Mysterlande Christophe, CPI : La persévérance à l’épreuve
Cet article s’inscrit dans la collection « Professionnel formé à l’étranger ».
Par Valérie Levée
En 2010, Haïti est frappée par un séisme meurtrier. Brillante élève au secondaire, Mysterlande Christophe était douée pour les sciences et les mathématiques, quand survient la dévastation de son pays. C’est cette tragédie qui la conduite en 2013 à prendre le chemin de l’Université de Port-au-Prince pour y étudier en génie civil et reconstruire son pays.
Personne dans l’entourage de Mysterlande Christophe ne lui sert de modèle quand elle décide d’entreprendre des études universitaires, elle est pionnière dans sa famille. Mais elle reçoit les encouragements de sa mère qui lui dit de profiter de ses capacités intellectuelles pour faire des études, elle qui n’a pas eu cette possibilité. La jeune femme n’a pas d’argent pour s’offrir l’université, mais ses bons résultats scolaires lui permettent d’obtenir une bourse de Compassion International.
Les études se déroulent bien ; mais en 2015, sa mère l’encourage de nouveau à faire une demande de bourse afin de poursuivre des études en génie au Mexique. Mysterlande Christophe réussit l’examen et obtient la bourse. « Je vis ma vie de bourse en bourse », dit-elle en riant.
Un nouveau départ
La jeune étudiante arrive au Mexique en 2015 sans connaître l’espagnol. Elle passe alors quatre mois en immersion dans la ville de Taxco pour étudier la langue, et c’est en janvier 2016 qu’elle entame les cours à l’Institut technologique de Mérida. Pour elle, c’est un retour à la case départ. « J’ai recommencé le génie civil à zéro », raconte-t-elle. Avec l’obstacle de la langue qu’elle ne maîtrise pas encore, c’est un dur labeur. « Quand on débute dans une langue, il faut étudier en double à la maison », confie Mysterlande Christophe. Les cours s’étirent sur neuf semestres et débouchent sur la licenciatura, soit l’équivalent mexicain du baccalauréat.

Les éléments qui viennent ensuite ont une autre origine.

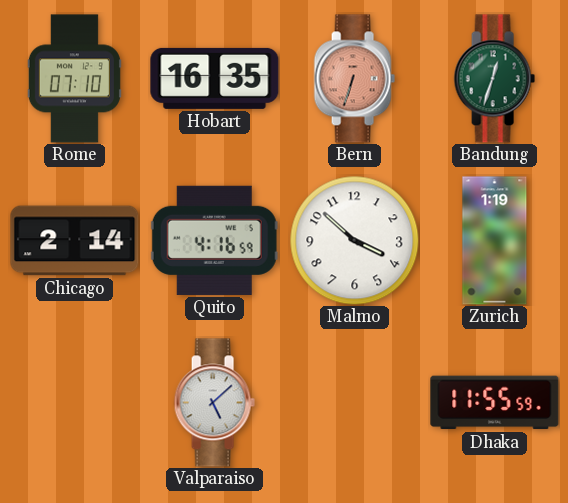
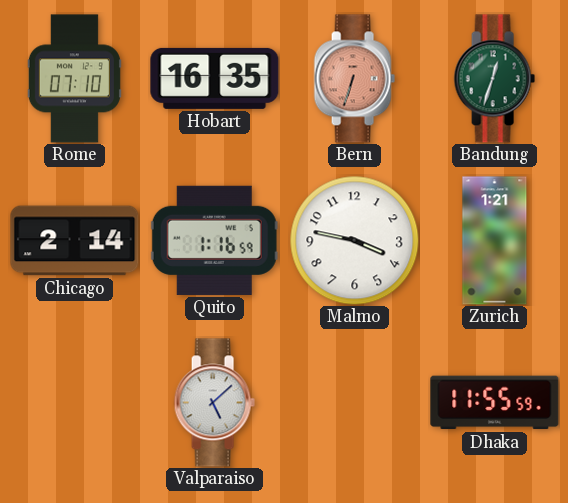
Quito: 4:16 -> 1:16
Malmo: 3:52 -> 3:47
Zurich: 1:19 -> 1:21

« Je me demandais pourquoi je n’arrivais pas à trouver d’emploi alors que j’avais de bonnes notes. Je pensais que je n’étais peut-être pas faite pour le génie. »
Mysterlande Christophe, CPI — Groupe Géos
Parallèlement à la formation théorique, elle fait un stage pratique au Centre de recherche scientifique du Yucatán, où elle travaille au développement d’un béton moussé renforcé avec des fibres de henequen, une plante de la famille des agaves qui pousse au Yucatán. « On avait une table sismique pour étudier la résistance et le comportement d’un mur fait avec ce béton, indique-t-elle. Je faisais des modélisations pour simuler les déformations du mur. »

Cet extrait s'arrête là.